BroncoBot wrote: Tue Feb 27, 2018 12:34 pm
jvquarterback wrote: Tue Feb 27, 2018 12:27 pm But real education, just like transportation, communication and every other good would improve in quality, safety, and volume if we got the government out of the industry. And the data support this to a greater degree than the data support any sort of gun control, which, once again is my point.
I think the real reason people are hesitant to get on board with this idea, is that certain services may get more expensive.

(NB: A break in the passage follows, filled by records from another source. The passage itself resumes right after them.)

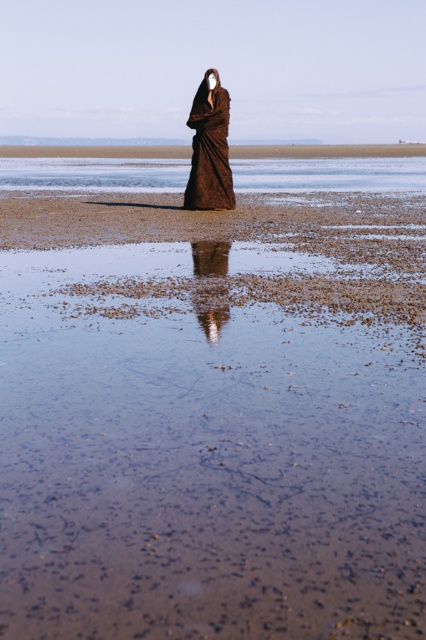 You are a photographer trying to capture the reflection of the smooth brown hair at center in the clear water at center. Based on the scene, will the reflection be visible in the water?

The clear water at center is further to the viewer than smooth brown hair at center. Since the water is closer to the photographer, the reflection of the smooth brown hair at center would not be visible in the clear water at center because the hair is behind the water from the photographer perspective.

You are a photographer trying to capture the reflection of the solitary figure on the beach. Since you want to focus on the smooth brown hair at center, should you position yourself in front of or behind the brown textured robe at center to ensure the hair is clearly visible in the reflection?

The smooth brown hair at center is behind the brown textured robe at center, so positioning yourself in front of the robe would allow you to see the hair reflected in the water without obstruction from the robe.

You are a photographer trying to capture the reflection of the solitary figure in the water. Since the brown textured robe at center and smooth brown hair at center are both visible in the reflection, which part of the figure will appear taller in the reflection?

The brown textured robe at center will appear taller in the reflection because it is much taller than the smooth brown hair at center in reality, so its reflection would naturally be proportionally taller as well. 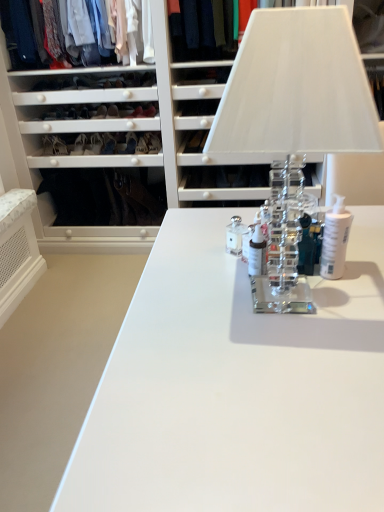 Question: Looking at the image, does matte black shoe at lower left, arranged as the third shoe when viewed from the right, seem bigger or smaller compared to matte white shirts at upper left, acting as the 2th clothing starting from the right?

Choices:
 (A) small
 (B) big

Answer: (A)

Question: Considering the positions of matte black shoe at lower left, arranged as the third shoe when viewed from the right, and matte white shirts at upper left, acting as the 2th clothing starting from the right, in the image, is matte black shoe at lower left, arranged as the third shoe when viewed from the right, wider or thinner than matte white shirts at upper left, acting as the 2th clothing starting from the right,?

Choices:
 (A) thin
 (B) wide

Answer: (A)

Question: Which is farther from the clear glass table lamp at center?

Choices:
 (A) white plastic pump bottle at center, the 3th toiletry from the left
 (B) matte white shirts at upper left, the 1th clothing viewed from the left
 (C) white glossy bottle at center, which ranks as the second toiletry in right-to-left order
 (D) matte black shoe at center, the 1th shoe positioned from the right
 (E) clear glass toiletry at center, the 3th toiletry in the right-to-left sequence

Answer: (D)

Question: Estimate the real-world distances between objects in this image. Which object is farther from the matte white shirts at upper left, acting as the 2th clothing starting from the right?

Choices:
 (A) white plastic pump bottle at center, the 3th toiletry from the left
 (B) white glossy bottle at center, which ranks as the second toiletry in right-to-left order
 (C) clear glass toiletry at center, the 3th toiletry in the right-to-left sequence
 (D) matte black shoe at center, positioned as the third shoe in left-to-right order
 (E) dark blue fabric at upper center, the first clothing positioned from the right

Answer: (A) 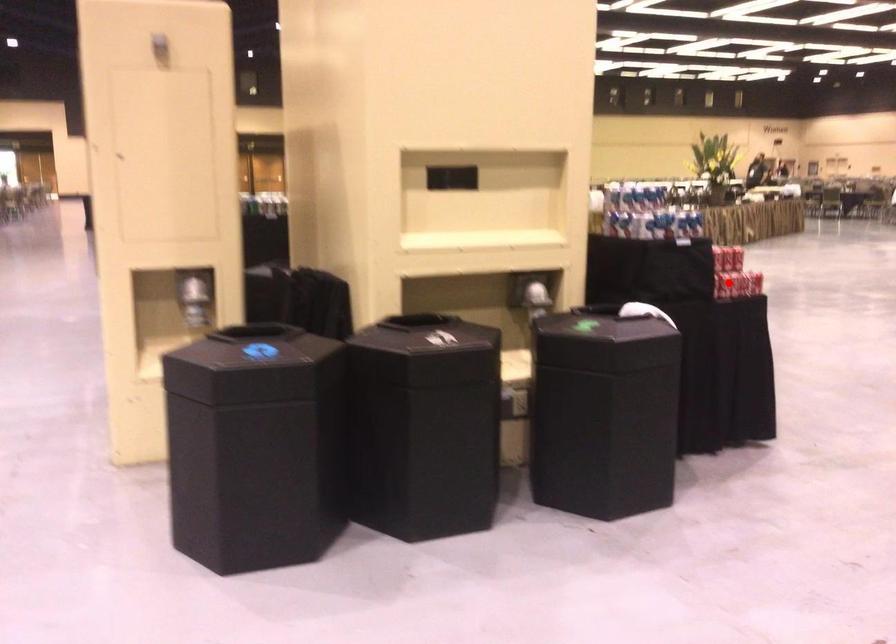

It wouldn't be subsidized. However, I believe that govt involvement in upper education is a huge reason we are having such enormous amounts of debt coming out of school. Schools know they can increase tuition every year and the govt will continue to pay the loans. It gets to the point that the degree isn't worth it, not even close in some cases.

Let the market decide.
I do not believe the data supports the notion that the market always produce a better result in every instance and in every market, and I am a firm believer in the marketplace. But consider higher education. There has been a lot of growth in for-profit higher education institutions and yet I think the lasting legacy flowing from these schools is significantly higher debt. Right now, for what I am aware, of the schools where students have the worst debt problems, 13 come from for-profit institutions. And the quality of the education these students received is such that many of them cannot find employment. Publically funded higher education has been a benefit to our country. Is it perfect? No. But there is no evidence I am aware of that States defunding their universities would result in a better outcome.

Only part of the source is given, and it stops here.